_Exercise goal_
Return all of the data exactly as written, without the pictures.

_Study material_
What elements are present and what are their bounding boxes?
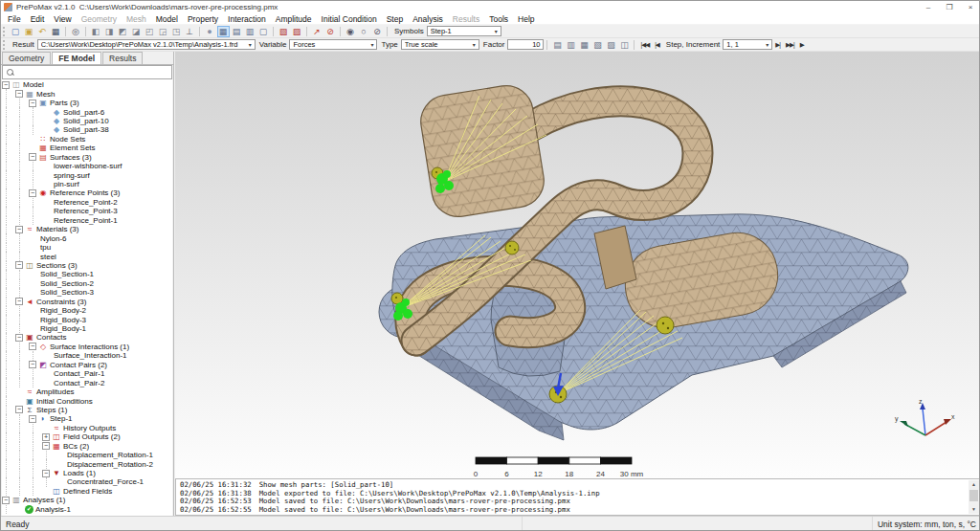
viewport[interactable]: 0612182430 mm x y z — [175, 52, 980, 478]
tree-item-displacement-rotation-2[interactable]: Displacement_Rotation-2 — [2, 459, 172, 468]
contour-plot-icon[interactable]: ▧ — [591, 39, 604, 51]
tree-item-nylon-6[interactable]: Nylon-6 — [2, 233, 172, 242]
tree-item-amplitudes[interactable]: ≈Amplitudes — [2, 387, 172, 396]
tree-item-constraints-3[interactable]: −◄Constraints (3) — [2, 298, 172, 306]
view-back-icon[interactable]: ◨ — [103, 26, 116, 37]
maximize-button[interactable]: ❒ — [939, 1, 960, 13]
tree-item-solid-section-2[interactable]: Solid_Section-2 — [2, 279, 172, 288]
tree-item-reference-point-1[interactable]: Reference_Point-1 — [2, 216, 172, 225]
menu-initial-condition[interactable]: Initial Condition — [317, 13, 382, 25]
tree-item-solid-part-6[interactable]: ◆Solid_part-6 — [2, 107, 172, 116]
previous-increment-icon[interactable]: |◀ — [652, 41, 662, 49]
tree-expander[interactable]: − — [15, 226, 23, 233]
tree-item-bcs-2[interactable]: −▦BCs (2) — [2, 442, 172, 451]
menu-step[interactable]: Step — [382, 13, 409, 25]
minimize-button[interactable]: – — [918, 1, 939, 13]
tree-item-concentrated-force-1[interactable]: Concentrated_Force-1 — [2, 477, 172, 486]
tab-fe-model[interactable]: FE Model — [52, 52, 101, 64]
tree-expander[interactable]: + — [42, 433, 50, 441]
tree-expander[interactable]: − — [15, 406, 23, 413]
play-animation-icon[interactable]: ▶ — [797, 41, 807, 49]
show-feature-edges-icon[interactable]: ▥ — [244, 26, 256, 37]
animate-deformation-icon[interactable]: ◫ — [618, 39, 631, 51]
scrollbar-thumb[interactable] — [969, 490, 978, 501]
log-scrollbar[interactable]: ▲ ▼ — [969, 480, 979, 514]
save-file-icon[interactable]: ▦ — [50, 26, 62, 37]
type-combo[interactable]: True scale ▾ — [401, 39, 479, 50]
tree-expander[interactable]: − — [15, 334, 23, 342]
tree-item-solid-section-3[interactable]: Solid_Section-3 — [2, 288, 172, 297]
show-parts-icon[interactable]: ◉ — [345, 26, 357, 37]
tree-item-step-1[interactable]: −◗Step-1 — [2, 414, 172, 423]
import-file-icon[interactable]: ↶ — [36, 26, 49, 37]
tree-item-node-sets[interactable]: ∷Node Sets — [2, 135, 172, 144]
symbols-combo[interactable]: Step-1 ▾ — [427, 26, 501, 36]
tree-item-element-sets[interactable]: ▦Element Sets — [2, 144, 172, 152]
close-button[interactable]: × — [960, 1, 980, 13]
tab-geometry[interactable]: Geometry — [2, 52, 51, 64]
menu-amplitude[interactable]: Amplitude — [271, 13, 317, 25]
tree-item-rigid-body-1[interactable]: Rigid_Body-1 — [2, 324, 172, 333]
scroll-down-icon[interactable]: ▼ — [971, 505, 976, 514]
menu-model[interactable]: Model — [151, 13, 183, 25]
tree-item-lower-wishbone-surf[interactable]: lower-wishbone-surf — [2, 162, 172, 170]
menu-edit[interactable]: Edit — [26, 13, 50, 25]
menu-view[interactable]: View — [49, 13, 76, 25]
tree-item-surfaces-3[interactable]: −▤Surfaces (3) — [2, 153, 172, 162]
view-right-icon[interactable]: ◪ — [130, 26, 143, 37]
view-bottom-icon[interactable]: ◲ — [157, 26, 169, 37]
tree-expander[interactable]: − — [29, 189, 36, 197]
tree-item-rigid-body-3[interactable]: Rigid_Body-3 — [2, 315, 172, 323]
tree-item-loads-1[interactable]: −▼Loads (1) — [2, 469, 172, 477]
tree-item-analysis-1[interactable]: ✔Analysis-1 — [2, 505, 172, 514]
tree-item-contact-pair-1[interactable]: Contact_Pair-1 — [2, 369, 172, 378]
tree-item-spring-surf[interactable]: spring-surf — [2, 170, 172, 179]
show-model-edges-icon[interactable]: ▤ — [231, 26, 243, 37]
tree-expander[interactable]: − — [29, 343, 36, 350]
hide-parts-icon[interactable]: ⊘ — [371, 26, 384, 37]
tree-item-history-outputs[interactable]: ≈History Outputs — [2, 424, 172, 432]
tree-item-solid-part-10[interactable]: ◆Solid_part-10 — [2, 117, 172, 125]
tree-item-tpu[interactable]: tpu — [2, 243, 172, 252]
open-file-icon[interactable]: ▣ — [23, 26, 35, 37]
remove-annotations-icon[interactable]: ⊘ — [324, 26, 337, 37]
coordinate-axes-icon[interactable]: ⊥ — [184, 26, 196, 37]
deformed-shape-icon[interactable]: ▥ — [565, 39, 577, 51]
menu-tools[interactable]: Tools — [484, 13, 513, 25]
factor-input[interactable]: 10 — [507, 39, 544, 50]
tree-item-contact-pairs-2[interactable]: −◩Contact Pairs (2) — [2, 361, 172, 369]
menu-file[interactable]: File — [3, 13, 26, 25]
show-element-edges-icon[interactable]: ▦ — [217, 26, 230, 37]
first-increment-icon[interactable]: |◀◀ — [637, 41, 652, 49]
contour-undeformed-icon[interactable]: ▨ — [605, 39, 617, 51]
section-view-icon[interactable]: ▧ — [278, 26, 290, 37]
tree-item-model[interactable]: −◫Model — [2, 80, 172, 89]
view-isometric-icon[interactable]: ◳ — [170, 26, 183, 37]
variable-combo[interactable]: Forces ▾ — [289, 39, 377, 50]
wireframe-view-icon[interactable]: ▢ — [257, 26, 270, 37]
view-left-icon[interactable]: ◩ — [117, 26, 129, 37]
deformed-undeformed-icon[interactable]: ▦ — [578, 39, 590, 51]
tree-item-reference-point-2[interactable]: Reference_Point-2 — [2, 198, 172, 207]
scroll-up-icon[interactable]: ▲ — [971, 480, 976, 489]
tree-expander[interactable]: − — [15, 261, 23, 269]
model-canvas[interactable]: 0612182430 mm x y z — [175, 52, 980, 478]
tree-item-contacts[interactable]: −▣Contacts — [2, 333, 172, 342]
undeformed-shape-icon[interactable]: ▤ — [551, 39, 564, 51]
tree-item-surface-interaction-1[interactable]: Surface_Interaction-1 — [2, 351, 172, 360]
tree-item-field-outputs-2[interactable]: +◫Field Outputs (2) — [2, 432, 172, 441]
tree-search-input[interactable] — [2, 65, 172, 79]
tree-expander[interactable]: − — [2, 81, 10, 89]
zoom-to-fit-icon[interactable]: ◎ — [70, 26, 82, 37]
tree-item-solid-section-1[interactable]: Solid_Section-1 — [2, 270, 172, 278]
tree-item-reference-points-3[interactable]: −◉Reference Points (3) — [2, 188, 172, 197]
menu-interaction[interactable]: Interaction — [223, 13, 271, 25]
step-increment-combo[interactable]: 1, 1 ▾ — [723, 39, 772, 50]
view-front-icon[interactable]: ◧ — [90, 26, 102, 37]
tree-expander[interactable]: − — [29, 361, 36, 368]
tree-item-steel[interactable]: steel — [2, 252, 172, 260]
tree-item-displacement-rotation-1[interactable]: Displacement_Rotation-1 — [2, 451, 172, 459]
menu-results[interactable]: Results — [448, 13, 484, 25]
tree-item-defined-fields[interactable]: ◫Defined Fields — [2, 487, 172, 496]
tree-item-parts-3[interactable]: −▣Parts (3) — [2, 99, 172, 107]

_Result for this exercise_
What elements are present and what are their bounding boxes?
viewport[interactable]: 0612182430 mm x y z — [175, 52, 980, 478]
tree-item-displacement-rotation-2[interactable]: Displacement_Rotation-2 — [2, 459, 172, 468]
contour-plot-icon[interactable]: ▧ — [591, 39, 604, 51]
tree-item-nylon-6[interactable]: Nylon-6 — [2, 233, 172, 242]
tree-item-amplitudes[interactable]: ≈Amplitudes — [2, 387, 172, 396]
tree-item-constraints-3[interactable]: −◄Constraints (3) — [2, 298, 172, 306]
view-back-icon[interactable]: ◨ — [103, 26, 116, 37]
maximize-button[interactable]: ❒ — [939, 1, 960, 13]
tree-item-solid-section-2[interactable]: Solid_Section-2 — [2, 279, 172, 288]
tree-item-reference-point-1[interactable]: Reference_Point-1 — [2, 216, 172, 225]
menu-initial-condition[interactable]: Initial Condition — [317, 13, 382, 25]
tree-item-solid-part-6[interactable]: ◆Solid_part-6 — [2, 107, 172, 116]
previous-increment-icon[interactable]: |◀ — [652, 41, 662, 49]
tree-expander[interactable]: − — [15, 226, 23, 233]
tree-item-bcs-2[interactable]: −▦BCs (2) — [2, 442, 172, 451]
menu-step[interactable]: Step — [382, 13, 409, 25]
minimize-button[interactable]: – — [918, 1, 939, 13]
tree-item-concentrated-force-1[interactable]: Concentrated_Force-1 — [2, 477, 172, 486]
tab-fe-model[interactable]: FE Model — [52, 52, 101, 64]
tree-expander[interactable]: + — [42, 433, 50, 441]
tree-expander[interactable]: − — [15, 406, 23, 413]
play-animation-icon[interactable]: ▶ — [797, 41, 807, 49]
show-feature-edges-icon[interactable]: ▥ — [244, 26, 256, 37]
animate-deformation-icon[interactable]: ◫ — [618, 39, 631, 51]
scrollbar-thumb[interactable] — [969, 490, 978, 501]
log-scrollbar[interactable]: ▲ ▼ — [969, 480, 979, 514]
save-file-icon[interactable]: ▦ — [50, 26, 62, 37]
type-combo[interactable]: True scale ▾ — [401, 39, 479, 50]
tree-expander[interactable]: − — [15, 334, 23, 342]
tree-item-solid-section-3[interactable]: Solid_Section-3 — [2, 288, 172, 297]
show-parts-icon[interactable]: ◉ — [345, 26, 357, 37]
tree-item-step-1[interactable]: −◗Step-1 — [2, 414, 172, 423]
import-file-icon[interactable]: ↶ — [36, 26, 49, 37]
tree-item-node-sets[interactable]: ∷Node Sets — [2, 135, 172, 144]
symbols-combo[interactable]: Step-1 ▾ — [427, 26, 501, 36]
tree-item-element-sets[interactable]: ▦Element Sets — [2, 144, 172, 152]
close-button[interactable]: × — [960, 1, 980, 13]
tab-geometry[interactable]: Geometry — [2, 52, 51, 64]
menu-amplitude[interactable]: Amplitude — [271, 13, 317, 25]
tree-item-rigid-body-1[interactable]: Rigid_Body-1 — [2, 324, 172, 333]
scroll-down-icon[interactable]: ▼ — [971, 505, 976, 514]
menu-model[interactable]: Model — [151, 13, 183, 25]
tree-item-lower-wishbone-surf[interactable]: lower-wishbone-surf — [2, 162, 172, 170]
menu-edit[interactable]: Edit — [26, 13, 50, 25]
menu-view[interactable]: View — [49, 13, 76, 25]
tree-item-surfaces-3[interactable]: −▤Surfaces (3) — [2, 153, 172, 162]
view-right-icon[interactable]: ◪ — [130, 26, 143, 37]
view-bottom-icon[interactable]: ◲ — [157, 26, 169, 37]
tree-expander[interactable]: − — [29, 189, 36, 197]
tree-item-rigid-body-3[interactable]: Rigid_Body-3 — [2, 315, 172, 323]
tree-item-loads-1[interactable]: −▼Loads (1) — [2, 469, 172, 477]
tree-item-analysis-1[interactable]: ✔Analysis-1 — [2, 505, 172, 514]
tree-item-contact-pair-1[interactable]: Contact_Pair-1 — [2, 369, 172, 378]
tree-item-spring-surf[interactable]: spring-surf — [2, 170, 172, 179]
show-model-edges-icon[interactable]: ▤ — [231, 26, 243, 37]
tree-expander[interactable]: − — [29, 343, 36, 350]
hide-parts-icon[interactable]: ⊘ — [371, 26, 384, 37]
tree-item-history-outputs[interactable]: ≈History Outputs — [2, 424, 172, 432]
tree-item-solid-part-10[interactable]: ◆Solid_part-10 — [2, 117, 172, 125]
tree-item-tpu[interactable]: tpu — [2, 243, 172, 252]
open-file-icon[interactable]: ▣ — [23, 26, 35, 37]
remove-annotations-icon[interactable]: ⊘ — [324, 26, 337, 37]
coordinate-axes-icon[interactable]: ⊥ — [184, 26, 196, 37]
deformed-shape-icon[interactable]: ▥ — [565, 39, 577, 51]
menu-tools[interactable]: Tools — [484, 13, 513, 25]
factor-input[interactable]: 10 — [507, 39, 544, 50]
tree-item-contact-pairs-2[interactable]: −◩Contact Pairs (2) — [2, 361, 172, 369]
menu-file[interactable]: File — [3, 13, 26, 25]
show-element-edges-icon[interactable]: ▦ — [217, 26, 230, 37]
first-increment-icon[interactable]: |◀◀ — [637, 41, 652, 49]
contour-undeformed-icon[interactable]: ▨ — [605, 39, 617, 51]
section-view-icon[interactable]: ▧ — [278, 26, 290, 37]
tree-item-model[interactable]: −◫Model — [2, 80, 172, 89]
view-isometric-icon[interactable]: ◳ — [170, 26, 183, 37]
variable-combo[interactable]: Forces ▾ — [289, 39, 377, 50]
wireframe-view-icon[interactable]: ▢ — [257, 26, 270, 37]
view-left-icon[interactable]: ◩ — [117, 26, 129, 37]
deformed-undeformed-icon[interactable]: ▦ — [578, 39, 590, 51]
tree-item-reference-point-2[interactable]: Reference_Point-2 — [2, 198, 172, 207]
scroll-up-icon[interactable]: ▲ — [971, 480, 976, 489]
tree-expander[interactable]: − — [15, 261, 23, 269]
model-canvas[interactable]: 0612182430 mm x y z — [175, 52, 980, 478]
tree-item-contacts[interactable]: −▣Contacts — [2, 333, 172, 342]
undeformed-shape-icon[interactable]: ▤ — [551, 39, 564, 51]
tree-item-surface-interaction-1[interactable]: Surface_Interaction-1 — [2, 351, 172, 360]
tree-item-field-outputs-2[interactable]: +◫Field Outputs (2) — [2, 432, 172, 441]
tree-search-input[interactable] — [2, 65, 172, 79]
tree-expander[interactable]: − — [2, 81, 10, 89]
zoom-to-fit-icon[interactable]: ◎ — [70, 26, 82, 37]
tree-item-solid-section-1[interactable]: Solid_Section-1 — [2, 270, 172, 278]
tree-item-reference-points-3[interactable]: −◉Reference Points (3) — [2, 188, 172, 197]
menu-interaction[interactable]: Interaction — [223, 13, 271, 25]
step-increment-combo[interactable]: 1, 1 ▾ — [723, 39, 772, 50]
view-front-icon[interactable]: ◧ — [90, 26, 102, 37]
tree-expander[interactable]: − — [29, 361, 36, 368]
tree-item-steel[interactable]: steel — [2, 252, 172, 260]
tree-item-displacement-rotation-1[interactable]: Displacement_Rotation-1 — [2, 451, 172, 459]
menu-results[interactable]: Results — [448, 13, 484, 25]
tree-item-defined-fields[interactable]: ◫Defined Fields — [2, 487, 172, 496]
tree-item-parts-3[interactable]: −▣Parts (3) — [2, 99, 172, 107]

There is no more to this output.